- [Materials provided]
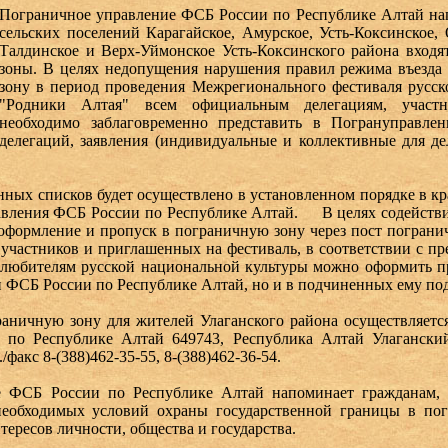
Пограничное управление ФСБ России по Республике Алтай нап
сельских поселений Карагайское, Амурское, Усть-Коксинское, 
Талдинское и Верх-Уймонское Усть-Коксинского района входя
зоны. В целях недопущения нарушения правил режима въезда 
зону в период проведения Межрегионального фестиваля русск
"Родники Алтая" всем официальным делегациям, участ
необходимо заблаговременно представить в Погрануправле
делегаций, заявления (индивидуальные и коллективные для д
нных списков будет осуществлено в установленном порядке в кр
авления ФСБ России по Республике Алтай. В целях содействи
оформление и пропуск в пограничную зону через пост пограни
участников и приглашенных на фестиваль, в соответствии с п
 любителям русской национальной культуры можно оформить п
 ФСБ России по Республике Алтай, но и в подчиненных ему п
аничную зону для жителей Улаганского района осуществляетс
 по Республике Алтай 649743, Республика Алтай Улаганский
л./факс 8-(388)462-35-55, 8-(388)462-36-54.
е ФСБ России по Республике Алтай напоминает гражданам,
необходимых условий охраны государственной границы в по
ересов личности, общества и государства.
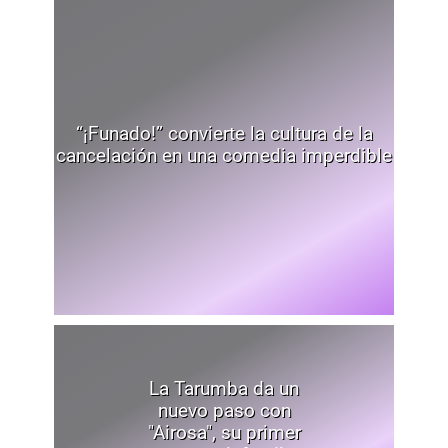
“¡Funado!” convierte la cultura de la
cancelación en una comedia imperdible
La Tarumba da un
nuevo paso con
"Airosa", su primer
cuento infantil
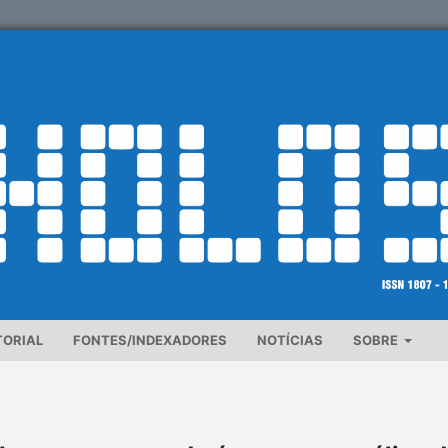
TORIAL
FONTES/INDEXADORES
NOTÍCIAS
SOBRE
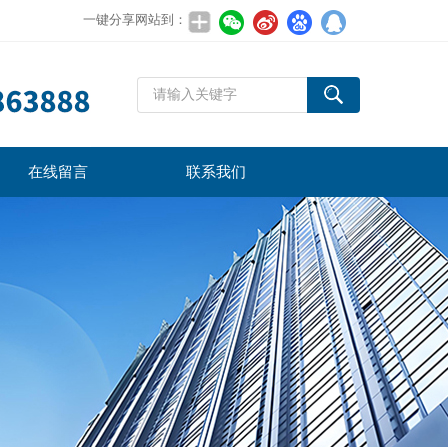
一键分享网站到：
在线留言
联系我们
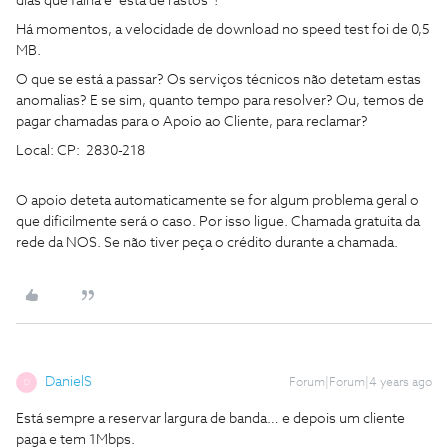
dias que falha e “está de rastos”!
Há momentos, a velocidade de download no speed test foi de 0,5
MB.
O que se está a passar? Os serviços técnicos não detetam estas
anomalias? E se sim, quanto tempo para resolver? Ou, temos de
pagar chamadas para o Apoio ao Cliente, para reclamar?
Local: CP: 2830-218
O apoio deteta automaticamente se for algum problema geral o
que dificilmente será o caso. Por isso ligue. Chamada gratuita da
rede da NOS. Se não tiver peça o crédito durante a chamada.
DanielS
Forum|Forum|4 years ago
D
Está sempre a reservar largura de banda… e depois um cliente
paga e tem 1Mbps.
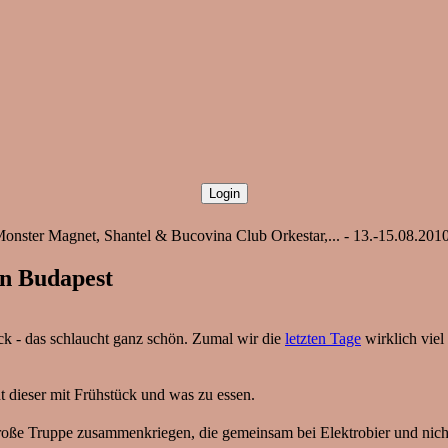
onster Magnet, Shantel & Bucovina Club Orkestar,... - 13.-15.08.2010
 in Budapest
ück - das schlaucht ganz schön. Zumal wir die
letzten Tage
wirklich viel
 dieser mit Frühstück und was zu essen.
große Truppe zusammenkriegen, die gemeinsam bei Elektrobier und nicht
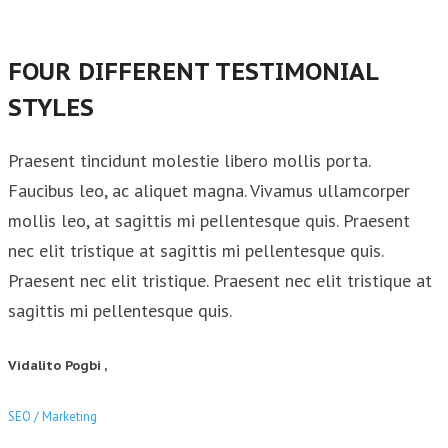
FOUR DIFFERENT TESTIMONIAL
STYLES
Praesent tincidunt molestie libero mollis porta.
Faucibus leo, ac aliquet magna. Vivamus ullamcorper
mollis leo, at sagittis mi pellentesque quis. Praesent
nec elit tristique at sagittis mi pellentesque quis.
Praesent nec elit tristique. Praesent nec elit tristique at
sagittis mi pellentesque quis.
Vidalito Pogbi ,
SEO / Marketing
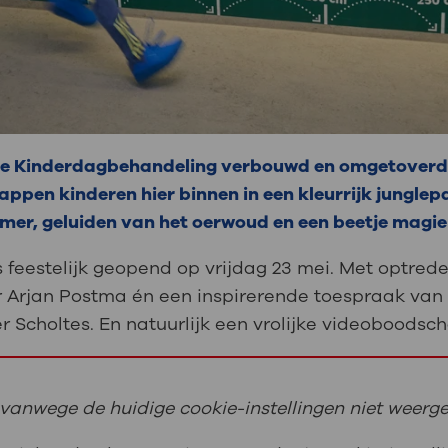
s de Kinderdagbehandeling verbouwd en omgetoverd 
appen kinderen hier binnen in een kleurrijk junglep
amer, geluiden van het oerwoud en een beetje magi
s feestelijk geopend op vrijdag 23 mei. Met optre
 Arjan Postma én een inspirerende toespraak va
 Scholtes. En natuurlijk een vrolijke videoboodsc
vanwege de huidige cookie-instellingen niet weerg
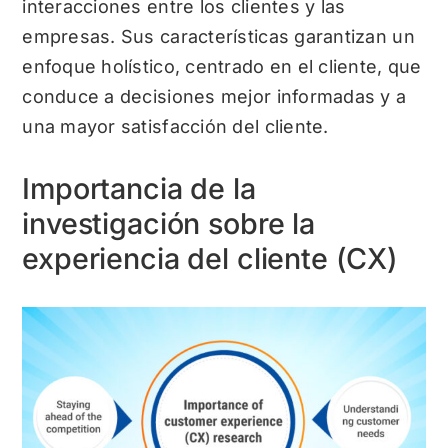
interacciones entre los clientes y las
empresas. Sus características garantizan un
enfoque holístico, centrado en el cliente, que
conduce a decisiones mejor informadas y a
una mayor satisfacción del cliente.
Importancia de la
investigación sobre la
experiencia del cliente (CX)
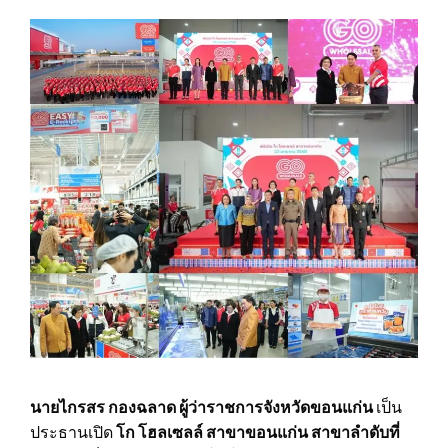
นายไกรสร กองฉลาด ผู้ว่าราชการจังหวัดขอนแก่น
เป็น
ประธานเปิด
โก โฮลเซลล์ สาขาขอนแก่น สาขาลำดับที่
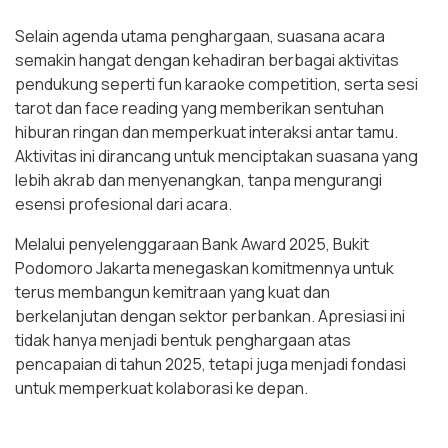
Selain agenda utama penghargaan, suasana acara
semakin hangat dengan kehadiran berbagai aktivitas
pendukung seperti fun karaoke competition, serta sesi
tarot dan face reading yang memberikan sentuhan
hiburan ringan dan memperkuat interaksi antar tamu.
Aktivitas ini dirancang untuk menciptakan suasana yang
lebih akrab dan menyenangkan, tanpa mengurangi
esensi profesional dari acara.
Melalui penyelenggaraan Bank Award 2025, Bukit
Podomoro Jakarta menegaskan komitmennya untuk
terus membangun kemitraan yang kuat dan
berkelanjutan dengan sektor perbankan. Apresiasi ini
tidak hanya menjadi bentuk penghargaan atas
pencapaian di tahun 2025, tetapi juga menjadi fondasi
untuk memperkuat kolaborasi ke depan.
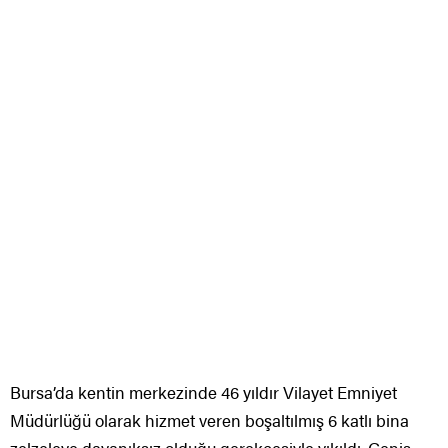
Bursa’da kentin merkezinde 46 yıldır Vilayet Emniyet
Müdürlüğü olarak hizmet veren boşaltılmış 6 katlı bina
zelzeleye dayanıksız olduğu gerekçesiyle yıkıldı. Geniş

- [What is needed] Could you write out exactly the lines of the data above that run from the one holding "rede da NOS." to the one holding "appen kinderen hier", with both ends in and all pictures out?

- [Answer for the task]
rede da NOS. Se não tiver peça o crédito durante a chamada.
DanielS
Forum|Forum|4 years ago
D
Está sempre a reservar largura de banda… e depois um cliente
paga e tem 1Mbps.
onster Magnet, Shantel & Bucovina Club Orkestar,... - 13.-15.08.2010
 in Budapest
ück - das schlaucht ganz schön. Zumal wir die
letzten Tage
wirklich viel
 dieser mit Frühstück und was zu essen.
große Truppe zusammenkriegen, die gemeinsam bei Elektrobier und nicht
FOUR DIFFERENT TESTIMONIAL
STYLES
Praesent tincidunt molestie libero mollis porta.
Faucibus leo, ac aliquet magna. Vivamus ullamcorper
mollis leo, at sagittis mi pellentesque quis. Praesent
nec elit tristique at sagittis mi pellentesque quis.
Praesent nec elit tristique. Praesent nec elit tristique at
sagittis mi pellentesque quis.
Vidalito Pogbi ,
SEO / Marketing
s de Kinderdagbehandeling verbouwd en omgetoverd 
appen kinderen hier binnen in een kleurrijk junglep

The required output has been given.